This past weekend I attended the Second Language Research Forum conference in Pittsburgh, Pa. It was full of so much information that I think will really move me further along my path to teaching in Korea!

One presentation was titled “Large-Scale Corpus Analysis of Korean Learners of English Segmental Errors” and it was–you guessed it–a large-scale corpus analysis of Korean learners of English segmental errors. I couldn’t believe my luck! I have an interview this Thursday night with an English-teaching program in Korea and I get (what I feel like) is this insider-information that will allow me to speak in a very knowledgeable and specialized way about difficulties learners may face.

So anyway, here is the rundown:

They performed a contrastive analysis for the initial set of errors using American English and Korean Phonemes. Here are some of the results:

Korean doesn’t have a voicing distinction (this explains why it’s either Pusan or Busan; Cheju-do or Jeju-do, depending on who you’re talking to), but it does have a manner distinction (lax, reinforced or aspirated, for example).

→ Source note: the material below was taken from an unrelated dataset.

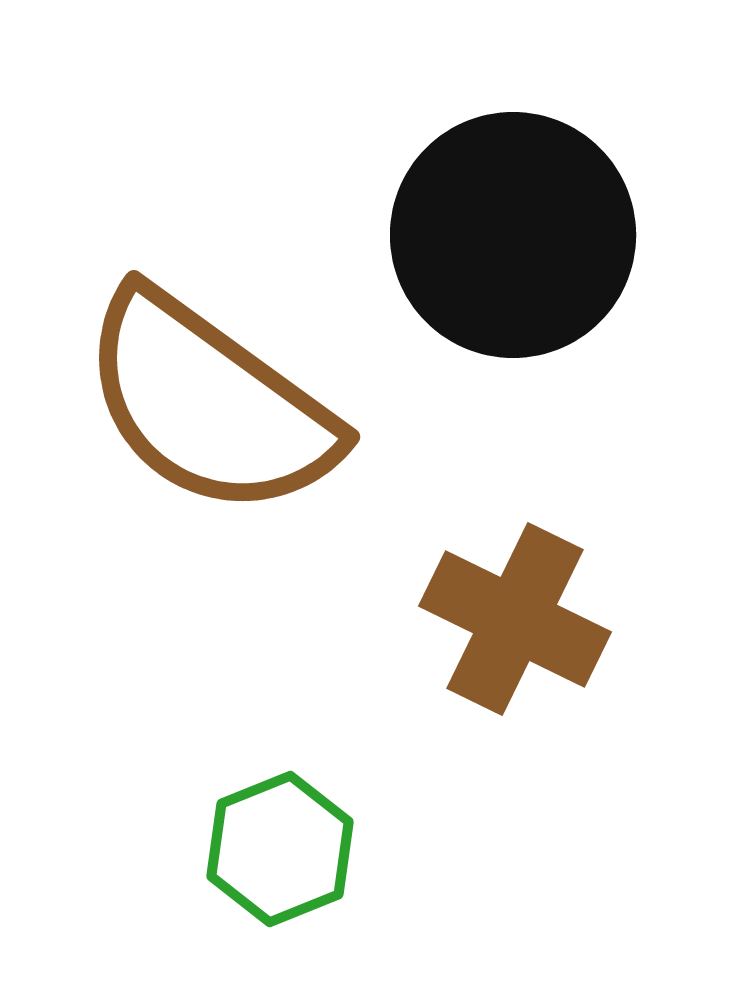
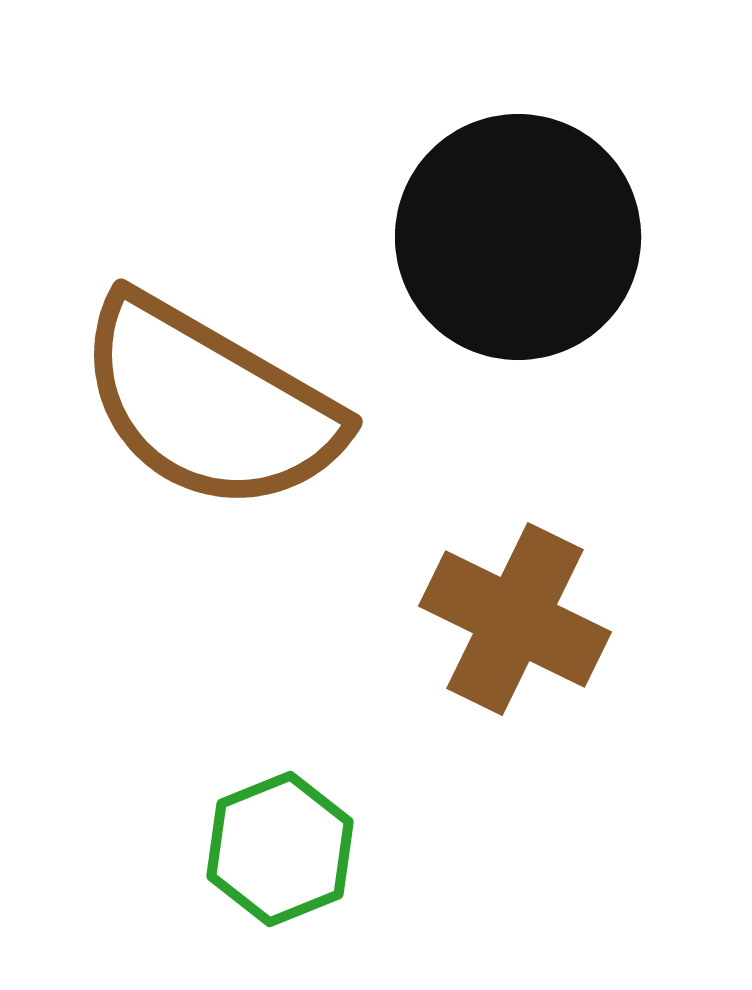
black circle: moved 5 px right, 2 px down
brown semicircle: rotated 6 degrees counterclockwise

Additionally, English has many more fricatives than Korean. This means that when teaching English pronunciation, Korean learners will most likely substitute sounds that English requires (like θ or ð) with sounds they have in Korean (like s). Additionally, there is no tense/lax vowel distinction in Korean, so words like /hɪt/ may surface as /hit/ when pronounced by a Korean learner of English.

Because Korean does not allow consonant clusters (ex: firST; SPeak), learners may insert a vowel (also called vowel epenthesis) between consonants. The analysis also showed a tendency to delete the semivowels /j/ and /w/ so that words like “wood” are pronounced /ud/.

Korean learners of English might also affricatize their z sounds or palatize their s sounds; change English dipthongs to monopthongs or simplify consonant clusters. Additionally, there are a number of error tendencies regarding unstressed vowels.

Surprisingly, the world-famous r-l issue accounted for only 4 percent of errors uncovered by this corpus.

These errors are interesting because they are backed by data. When performing contrastive analysis, it is easy to get lost in how much “intuitive” sense it makes to study the gaps between the L1 and the TL (first language and target language) and forget that these predicted errors are often not supported by data. This is why the error analysis performed in this study has proved to be a more effective way to understand learner errors.